News of the Sandbridge nest spread quickly among a close-knit network of state and federal wildlife officials. Photographs snapped by an onlooker confirmed that it was a green sea turtle.

“It was just kind of a big ‘wow!’ for me,” said John Gallegos, a senior biologist at Back Bay National Wildlife Refuge.

“It is a mind blower,” added refuge director Jared Brandwein.

Gallegos headed a team of refuge staffers who transplanted the leathery eggs – the size of Ping-Pong balls – to a secluded, protected site on the refuge Tuesday morning.

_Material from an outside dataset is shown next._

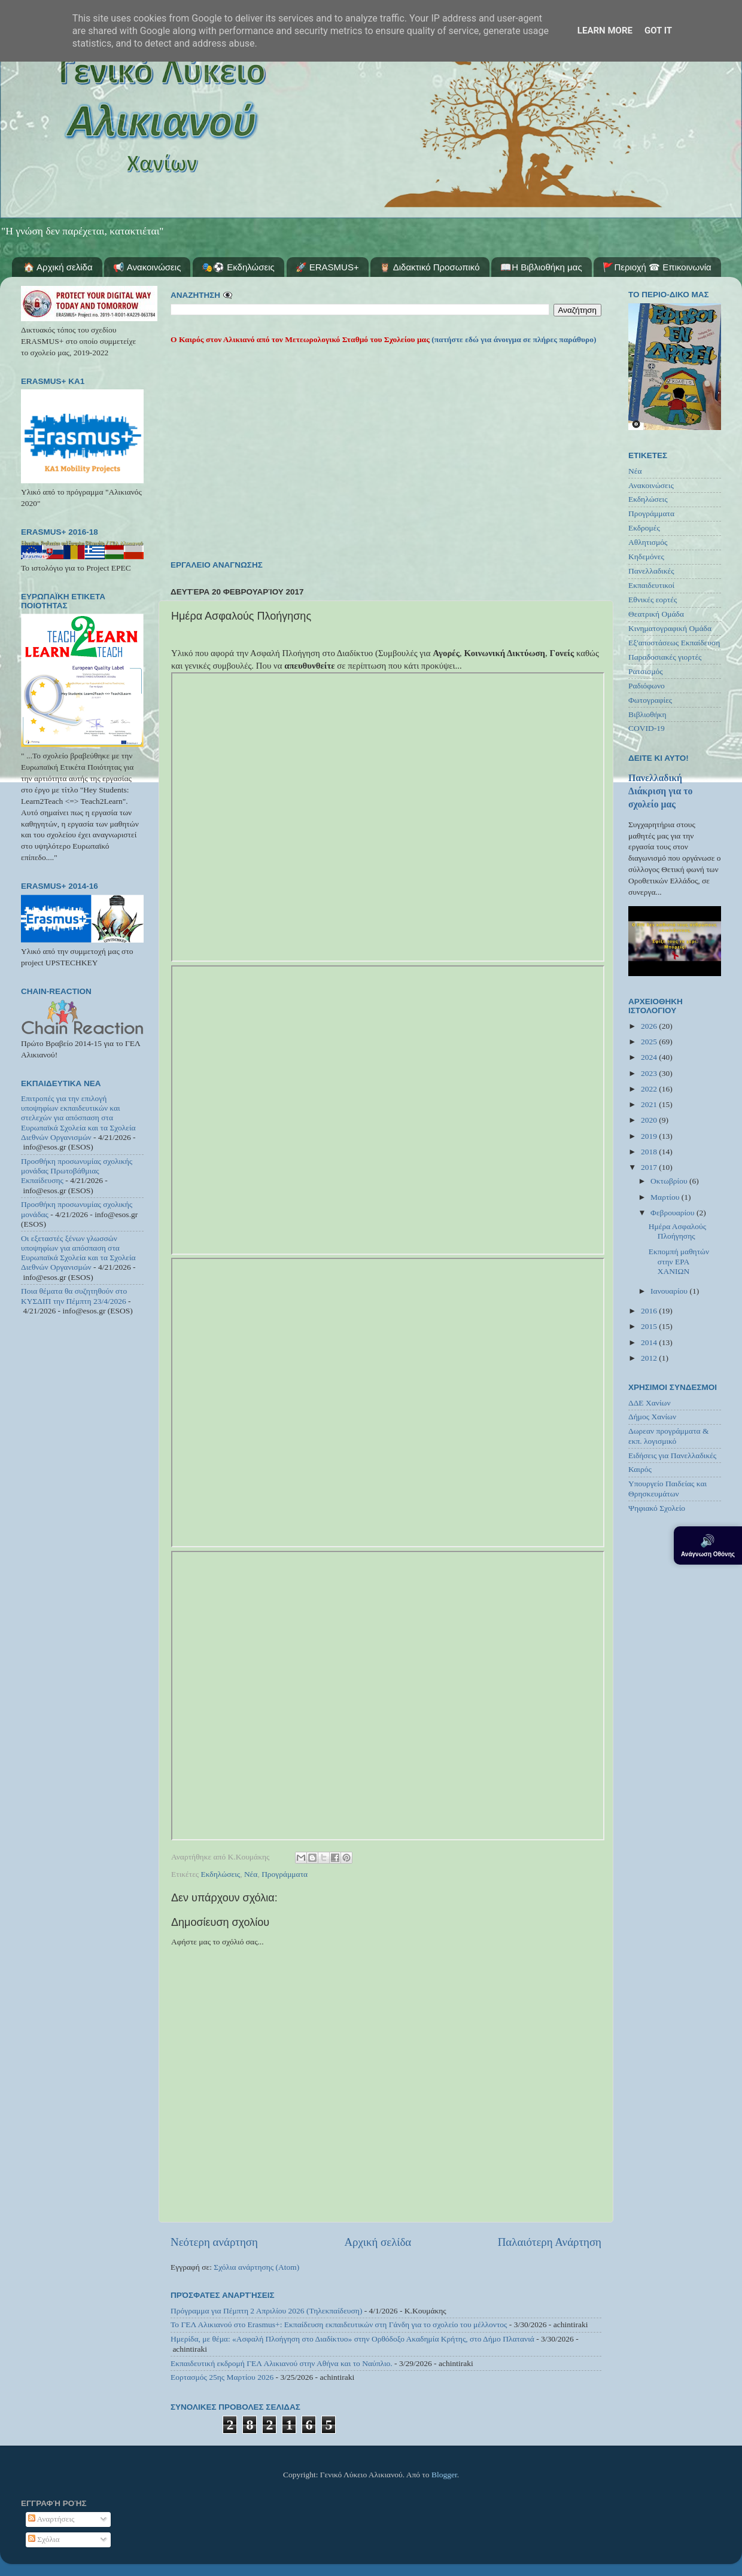 The height and width of the screenshot is (2576, 742). Describe the element at coordinates (651, 485) in the screenshot. I see `Ανακοινώσεις` at that location.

They moved the eggs in coolers and re buried them with sand from the original nest, placing them inside a heavy wire mesh cage to protect the eggs from predators such as raccoons and foxes. They used umbrellas to shade the eggs from the sun while Gallegos carefully tried to replace them in the same order as the mother laid them.

“It makes sense to mimic as much as you can the natural nest,” Gallegos said.

The eggs are expected to hatch around mid-September. Because a nest this far north is so rare, biologists are debating whether to fly the hatchlings to Florida for release.

“Some think we shouldn’t be encouraging green sea turtle nesting here because it may not be well-suited for them,” Gallegos said.

Female sea turtles are thought to return to the beach of their birth as adults to lay eggs through a process known as “imprinting.” Christina Trapani, a staffer at the Virginia Aquarium Stranding Response Program, said a beachgoer dialed 911 to report the turtle coming ashore Monday at about 7:30 p.m. A police dispatcher alerted the stranding team.

For more than three hours, a group of onlookers watched as the turtle dug a nest and laid its eggs. The turtle returned to the ocean at about 11 p.m.

While green sea turtles in Virginia are rare, nesting loggerhead turtles are fairly common, with an average of three or four a year nesting on or near the refuge since the 1980s. This summer, six loggerheads have laid eggs there.

It’s possible that green sea turtles have nested in Virginia before, but there was no record of it until now, said Sandy MacPherson, national sea turtle coordinator at the U.S. Fish and Wildlife Service’s office in Jacksonville, Fla. here green sea turtle

Based on nest surveys, biologists estimate that 150 to 2,750 green sea turtles nest every year in the continental United States. Populations of the turtle off Florida and Mexico’s Pacific Coast are considered endangered; the animals are viewed as threatened elsewhere.

The turtles, named for their greenish body fat, weigh 250 to 450 pounds as adults. They are herbivores, feeding mainly on sea grass and algae, and do not begin reproducing until they are 20 to 50 years old.

But the odds of reaching that age are dismal. Only one in 1,000 to one in 10,000 of the tiny hatchlings – with shells no more than 3 inches long – are thought to reach sexual maturity.

Mature females lay eggs once every two or three years, and they are known to congregate in lush grass beds off the Florida Keys and Bermuda when they aren’t nesting. Juveniles spend time in the Pamlico Sound in North Carolina.